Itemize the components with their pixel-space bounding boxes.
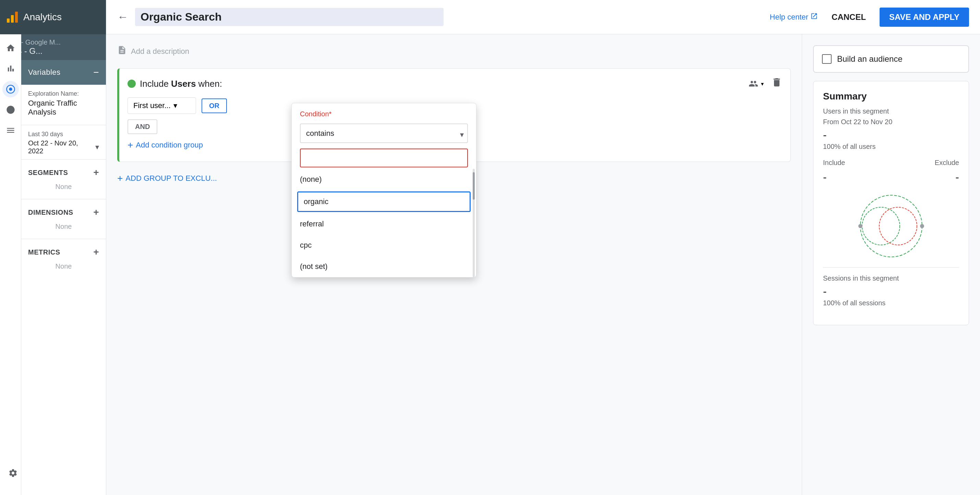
svg-point-8 — [858, 224, 862, 228]
right-panel: Build an audience Summary Users in this … — [802, 34, 980, 495]
users-dash: - — [823, 129, 959, 141]
include-header: Include Users when: ▾ — [127, 77, 782, 91]
users-strong: Users — [171, 78, 196, 89]
top-header: ← Help center CANCEL SAVE AND APPLY — [106, 0, 980, 34]
settings-icon[interactable] — [5, 465, 21, 481]
sidebar-divider-1 — [21, 125, 106, 125]
add-metric-button[interactable]: + — [93, 248, 99, 257]
variables-header: Variables − — [21, 60, 106, 85]
date-range-chevron-icon: ▾ — [95, 143, 99, 152]
exclude-dash: - — [955, 171, 959, 184]
condition-label: Condition* — [292, 103, 476, 121]
target-icon[interactable] — [2, 102, 19, 118]
exclude-label: Exclude — [935, 159, 959, 167]
sidebar: Analytics GA4 - Google M... GA4 - G... — [0, 0, 106, 495]
users-dropdown-chevron-icon: ▾ — [761, 81, 764, 87]
value-input[interactable] — [300, 148, 468, 168]
build-audience-label: Build an audience — [837, 54, 902, 64]
scrollbar-thumb[interactable] — [473, 172, 475, 200]
content-area: Add a description Include Users when: ▾ — [106, 34, 980, 495]
build-audience-card: Build an audience — [813, 45, 969, 73]
main-area: ← Help center CANCEL SAVE AND APPLY Add … — [106, 0, 980, 495]
build-audience-checkbox[interactable] — [822, 54, 832, 64]
save-apply-button[interactable]: SAVE AND APPLY — [880, 8, 969, 27]
svg-rect-0 — [7, 19, 10, 22]
scrollbar-track — [473, 169, 475, 277]
home-icon[interactable] — [2, 40, 19, 56]
svg-point-5 — [861, 195, 922, 257]
list-item-referral[interactable]: referral — [292, 213, 476, 235]
segment-editor: Add a description Include Users when: ▾ — [106, 34, 802, 495]
first-user-dropdown[interactable]: First user... ▾ — [127, 97, 196, 114]
sessions-pct: 100% of all sessions — [823, 299, 959, 307]
first-user-chevron-icon: ▾ — [173, 101, 177, 110]
exploration-name-label: Exploration Name: — [21, 85, 106, 99]
svg-point-4 — [9, 88, 12, 91]
dimensions-label: DIMENSIONS — [28, 209, 73, 216]
list-icon[interactable] — [2, 122, 19, 139]
analytics-title: Analytics — [23, 12, 62, 22]
external-link-icon — [810, 12, 818, 22]
cancel-button[interactable]: CANCEL — [826, 9, 871, 26]
delete-group-button[interactable] — [771, 77, 782, 91]
sessions-dash: - — [823, 285, 959, 298]
metrics-label: METRICS — [28, 248, 60, 256]
segment-title-input[interactable] — [135, 8, 444, 26]
analytics-logo-icon — [5, 10, 19, 24]
svg-rect-1 — [11, 15, 14, 22]
description-row: Add a description — [117, 45, 791, 57]
sessions-label: Sessions in this segment — [823, 275, 959, 282]
segments-label: SEGMENTS — [28, 169, 68, 177]
summary-card: Summary Users in this segment From Oct 2… — [813, 81, 969, 325]
sidebar-divider-4 — [21, 239, 106, 239]
list-item-cpc[interactable]: cpc — [292, 235, 476, 256]
add-group-plus-icon: + — [117, 173, 123, 184]
users-date-range: From Oct 22 to Nov 20 — [823, 118, 959, 126]
add-condition-plus-icon: + — [127, 140, 133, 150]
back-button[interactable]: ← — [117, 11, 128, 23]
list-item-not-set[interactable]: (not set) — [292, 256, 476, 277]
and-button[interactable]: AND — [127, 120, 158, 134]
dimensions-header: DIMENSIONS + — [21, 202, 106, 220]
svg-point-7 — [879, 207, 917, 245]
include-label: Include — [823, 159, 845, 167]
description-placeholder[interactable]: Add a description — [131, 47, 189, 56]
users-pct: 100% of all users — [823, 143, 959, 150]
add-segment-button[interactable]: + — [93, 168, 99, 177]
header-actions: Help center CANCEL SAVE AND APPLY — [770, 8, 969, 27]
explore-icon[interactable] — [2, 81, 19, 97]
list-item-organic[interactable]: organic — [297, 192, 471, 212]
help-center-link[interactable]: Help center — [770, 12, 818, 22]
segments-none: None — [21, 180, 106, 196]
date-range-label: Last 30 days — [21, 128, 106, 139]
nav-icons — [0, 34, 21, 495]
sidebar-top-bar: Analytics — [0, 0, 106, 34]
date-range-value[interactable]: Oct 22 - Nov 20, 2022 ▾ — [21, 139, 106, 156]
sidebar-divider-2 — [21, 159, 106, 160]
required-star: * — [329, 110, 332, 118]
metrics-none: None — [21, 260, 106, 276]
dimensions-none: None — [21, 220, 106, 236]
include-exclude-row: Include Exclude — [823, 159, 959, 167]
description-icon — [117, 45, 127, 57]
users-dropdown-button[interactable]: ▾ — [746, 77, 766, 91]
include-actions: ▾ — [746, 77, 782, 91]
add-dimension-button[interactable]: + — [93, 208, 99, 217]
svg-rect-2 — [15, 12, 18, 22]
list-item-none[interactable]: (none) — [292, 169, 476, 190]
bar-chart-icon[interactable] — [2, 61, 19, 77]
condition-select[interactable]: contains exactly matches starts with end… — [300, 123, 468, 143]
venn-diagram — [823, 192, 959, 260]
sidebar-content: Variables − Exploration Name: Organic Tr… — [21, 60, 106, 495]
dropdown-list: (none) organic referral cpc (not set) — [292, 169, 476, 277]
include-dot-icon — [127, 80, 136, 88]
svg-point-6 — [862, 207, 900, 245]
svg-point-9 — [920, 224, 924, 228]
segments-header: SEGMENTS + — [21, 162, 106, 180]
minimize-button[interactable]: − — [93, 67, 99, 78]
include-exclude-dashes: - - — [823, 171, 959, 185]
or-button[interactable]: OR — [202, 99, 227, 113]
include-label: Include Users when: — [140, 78, 222, 89]
metrics-header: METRICS + — [21, 242, 106, 260]
include-dash: - — [823, 171, 827, 184]
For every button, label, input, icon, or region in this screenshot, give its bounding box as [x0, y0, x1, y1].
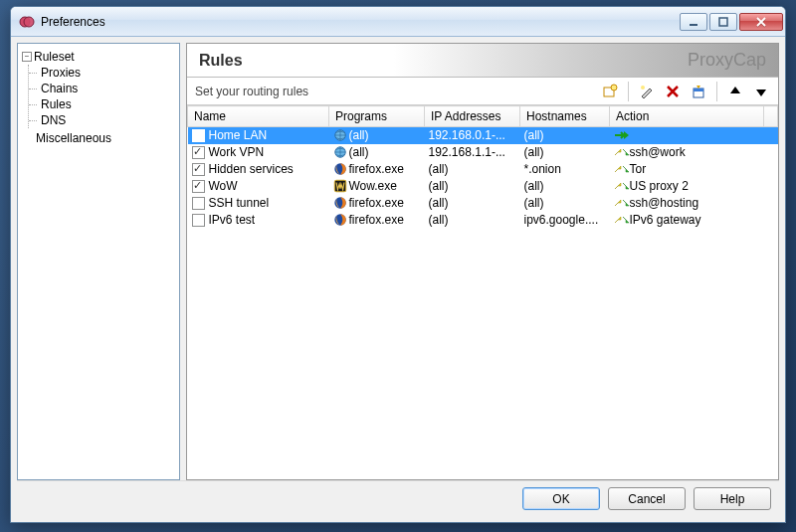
- brand-label: ProxyCap: [688, 50, 766, 71]
- app-icon: [19, 14, 35, 30]
- sidebar-tree[interactable]: −RulesetProxiesChainsRulesDNSMiscellaneo…: [17, 43, 180, 480]
- rule-checkbox[interactable]: [192, 197, 205, 210]
- program-label: firefox.exe: [349, 196, 404, 210]
- tree-item-dns[interactable]: DNS: [39, 112, 177, 128]
- tree-item-proxies[interactable]: Proxies: [39, 65, 177, 81]
- host-cell: (all): [520, 195, 610, 212]
- action-label: IPv6 gateway: [630, 213, 701, 227]
- table-row[interactable]: Home LAN(all)192.168.0.1-...(all): [188, 127, 778, 144]
- program-label: firefox.exe: [349, 213, 404, 227]
- tree-item-rules[interactable]: Rules: [39, 96, 177, 112]
- program-label: (all): [349, 145, 369, 159]
- table-row[interactable]: IPv6 testfirefox.exe(all)ipv6.google....…: [188, 212, 778, 229]
- svg-rect-3: [719, 18, 727, 26]
- panel-heading: Rules: [199, 52, 688, 70]
- action-label: Tor: [630, 162, 647, 176]
- ip-cell: 192.168.1.1-...: [425, 144, 520, 161]
- program-label: Wow.exe: [349, 179, 397, 193]
- panel-sub-bar: Set your routing rules: [187, 78, 778, 105]
- program-icon: [333, 145, 347, 159]
- program-label: firefox.exe: [349, 162, 404, 176]
- panel-header: Rules ProxyCap: [187, 44, 778, 78]
- window-title: Preferences: [41, 15, 680, 29]
- delete-button[interactable]: [662, 81, 684, 102]
- ip-cell: (all): [425, 195, 520, 212]
- action-icon: [614, 129, 628, 141]
- svg-point-5: [611, 85, 617, 90]
- quick-add-button[interactable]: [636, 81, 658, 102]
- host-cell: (all): [520, 144, 610, 161]
- action-label: US proxy 2: [630, 179, 689, 193]
- column-header[interactable]: Action: [610, 106, 764, 127]
- rule-checkbox[interactable]: [192, 129, 205, 142]
- program-icon: [333, 196, 347, 210]
- program-icon: [333, 179, 347, 193]
- move-down-button[interactable]: [750, 81, 772, 102]
- new-rule-button[interactable]: [599, 81, 621, 102]
- preferences-window: Preferences −RulesetProxiesChainsRulesDN…: [10, 6, 786, 523]
- table-row[interactable]: SSH tunnelfirefox.exe(all)(all)ssh@hosti…: [188, 195, 778, 212]
- tree-item-miscellaneous[interactable]: Miscellaneous: [20, 130, 177, 146]
- rule-name: Hidden services: [209, 162, 294, 176]
- ip-cell: (all): [425, 212, 520, 229]
- help-button[interactable]: Help: [694, 487, 771, 510]
- column-header[interactable]: Hostnames: [520, 106, 610, 127]
- minimize-button[interactable]: [680, 13, 707, 31]
- toolbar-separator: [628, 82, 629, 101]
- ip-cell: (all): [425, 161, 520, 178]
- table-row[interactable]: Hidden servicesfirefox.exe(all)*.onionTo…: [188, 161, 778, 178]
- program-icon: [333, 213, 347, 227]
- toolbar-separator: [716, 82, 717, 101]
- move-up-button[interactable]: [724, 81, 746, 102]
- action-icon: [614, 197, 628, 209]
- action-icon: [614, 163, 628, 175]
- properties-button[interactable]: [688, 81, 709, 102]
- rule-checkbox[interactable]: [192, 214, 205, 227]
- tree-toggle-icon[interactable]: −: [22, 52, 32, 62]
- table-row[interactable]: WoWWow.exe(all)(all)US proxy 2: [188, 178, 778, 195]
- rule-checkbox[interactable]: [192, 163, 205, 176]
- column-header[interactable]: Name: [188, 106, 329, 127]
- action-label: ssh@hosting: [630, 196, 699, 210]
- rule-name: SSH tunnel: [209, 196, 270, 210]
- rule-name: IPv6 test: [209, 213, 256, 227]
- rule-checkbox[interactable]: [192, 146, 205, 159]
- tree-item-ruleset[interactable]: −Ruleset: [20, 49, 177, 65]
- ip-cell: (all): [425, 178, 520, 195]
- program-label: (all): [349, 128, 369, 142]
- rule-checkbox[interactable]: [192, 180, 205, 193]
- svg-point-1: [24, 17, 34, 27]
- table-row[interactable]: Work VPN(all)192.168.1.1-...(all)ssh@wor…: [188, 144, 778, 161]
- host-cell: *.onion: [520, 161, 610, 178]
- titlebar[interactable]: Preferences: [11, 7, 785, 37]
- svg-point-6: [641, 86, 645, 89]
- panel-subtext: Set your routing rules: [195, 85, 595, 98]
- host-cell: (all): [520, 178, 610, 195]
- rules-panel: Rules ProxyCap Set your routing rules: [186, 43, 779, 480]
- host-cell: ipv6.google....: [520, 212, 610, 229]
- close-button[interactable]: [739, 13, 783, 31]
- ok-button[interactable]: OK: [522, 487, 600, 510]
- rule-name: Work VPN: [209, 145, 265, 159]
- rule-name: Home LAN: [209, 128, 268, 142]
- tree-item-chains[interactable]: Chains: [39, 81, 177, 96]
- program-icon: [333, 128, 347, 142]
- ip-cell: 192.168.0.1-...: [425, 127, 520, 144]
- column-header[interactable]: Programs: [329, 106, 425, 127]
- svg-rect-8: [694, 89, 703, 91]
- program-icon: [333, 162, 347, 176]
- action-icon: [614, 146, 628, 158]
- column-header[interactable]: IP Addresses: [425, 106, 520, 127]
- action-icon: [614, 214, 628, 226]
- tree-item-label: Miscellaneous: [36, 131, 111, 145]
- action-label: ssh@work: [630, 145, 686, 159]
- tree-item-label: Ruleset: [34, 50, 75, 64]
- svg-rect-2: [690, 24, 697, 26]
- cancel-button[interactable]: Cancel: [608, 487, 686, 510]
- rules-grid[interactable]: NameProgramsIP AddressesHostnamesAction …: [187, 105, 778, 479]
- dialog-buttons: OK Cancel Help: [17, 480, 779, 516]
- rule-name: WoW: [209, 179, 238, 193]
- host-cell: (all): [520, 127, 610, 144]
- action-icon: [614, 180, 628, 192]
- maximize-button[interactable]: [709, 13, 737, 31]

◆ EXERCISE OBJECTIVE ◆
Scan the records above for lines with the word "Exploration". Then report how many there are, as a bare number.

◆ SOLUTION TO THE EXERCISE ◆
2